Location: Washington, DC

As many of you know, March is "Brain Injury Awareness Month."

According to the CDC, an estimated 1.7 million people sustain a traumatic brain injury each year, and of that figure, 1.365 million, or 80 percent, are treated and released from the emergency room, 275,000 are hospitalized, and 52,000 will die.

TBI affects everyone.

It is not restricted to one race, gender, or socio-economic group. While children aged four and under and adults over the age of 75 are particularly at risk, brain injury affects soldiers, athletes, and even members of Congress, like our former colleague Gabby Giffords.

The annual cost of TBI is estimated at $48 billion, but dollars alone do not paint a complete picture of the scope of these injuries.

It does not take into account the suffering of a person with a brain injury, who may be disabled for life, or the strain a loved one's TBI places on family members, who are so often care givers.

Federal efforts to address TBI began with the Traumatic Brain Injury Act of 1996.

The act aimed to identify and increase awareness of TBI through new research and programs.

The TBI amendments of 2001 amended the 1996 law by extending the authorization to include the implementation of a national traumatic brain injury education and awareness campaign.

The Traumatic Brain Injury Act of 2008 reauthorized the program and also authorized CDC and NIH to conduct a study to examine the information gathered by HHS, assess appropriate interventions, and develop practice guidelines.

I look forward to the results of the study, which will come out in November of this year.

The 2008 Act also focused on the incidence and prevalence of TBI, uniform reporting, and linking individuals with TBI to support services and academic institutions to conduct research.

I would like to hear an assessment from each of our witnesses of these federal programs. What have we learned about the causes, diagnosis, and treatment of TBI through HHS' efforts?

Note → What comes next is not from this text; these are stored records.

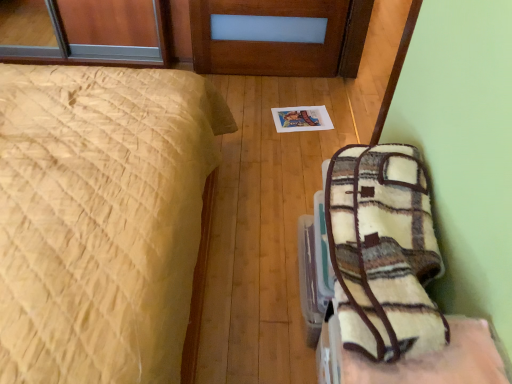 Question: From the image's perspective, is yellow quilted bed at left below plush fleece blanket at lower right?

Choices:
 (A) yes
 (B) no

Answer: (B)

Question: Does yellow quilted bed at left lie behind plush fleece blanket at lower right?

Choices:
 (A) no
 (B) yes

Answer: (A)

Question: Can you confirm if yellow quilted bed at left is shorter than plush fleece blanket at lower right?

Choices:
 (A) yes
 (B) no

Answer: (B)

Question: From the image's perspective, would you say yellow quilted bed at left is positioned over plush fleece blanket at lower right?

Choices:
 (A) yes
 (B) no

Answer: (A)

Question: Can you confirm if yellow quilted bed at left is bigger than plush fleece blanket at lower right?

Choices:
 (A) yes
 (B) no

Answer: (A)

Question: Is yellow quilted bed at left next to plush fleece blanket at lower right?

Choices:
 (A) no
 (B) yes

Answer: (A)

Question: From the image's perspective, is plush fleece blanket at lower right located above white fuzzy blanket at lower right?

Choices:
 (A) no
 (B) yes

Answer: (A)

Question: From the image's perspective, is plush fleece blanket at lower right beneath white fuzzy blanket at lower right?

Choices:
 (A) yes
 (B) no

Answer: (A)

Question: Is plush fleece blanket at lower right wider than white fuzzy blanket at lower right?

Choices:
 (A) no
 (B) yes

Answer: (B)

Question: Is plush fleece blanket at lower right positioned with its back to white fuzzy blanket at lower right?

Choices:
 (A) no
 (B) yes

Answer: (A)

Question: Can you confirm if plush fleece blanket at lower right is smaller than white fuzzy blanket at lower right?

Choices:
 (A) no
 (B) yes

Answer: (B)

Question: From a real-world perspective, is plush fleece blanket at lower right physically above white fuzzy blanket at lower right?

Choices:
 (A) yes
 (B) no

Answer: (B)

Question: Does white fuzzy blanket at lower right have a lesser width compared to plush fleece blanket at lower right?

Choices:
 (A) no
 (B) yes

Answer: (B) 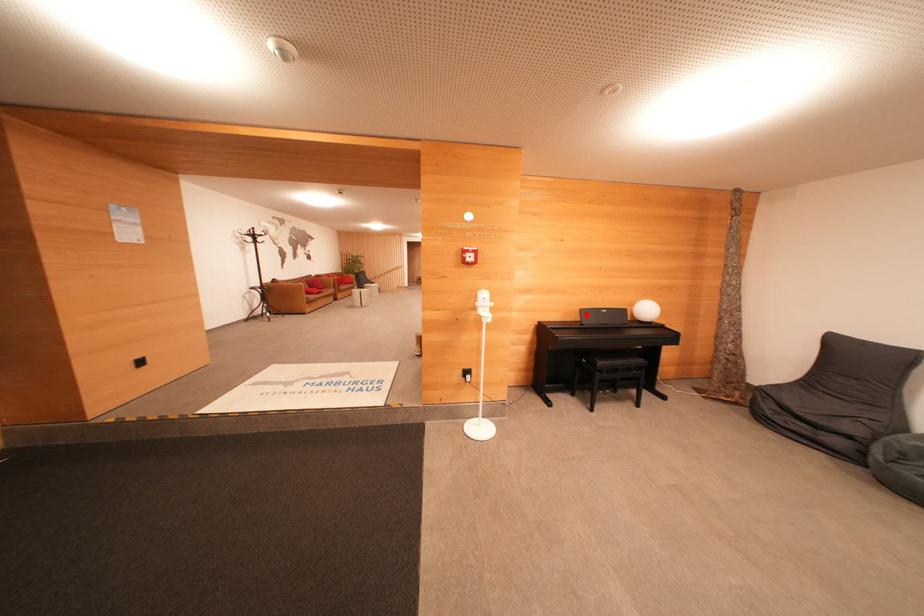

How is that knowledge being applied in real-world situations? I would also like to hear their ideas about where we should go from here.

I would like to say a special hello to Dr. Flaura Winston from the Children's Hospital of Philadelphia. CHOP is a wonderful institution that has served many of my constituents.

I would also like to welcome those with us today who have TBI, as well as their families and caregivers who make enormous sacrifices every day. We're glad you're here.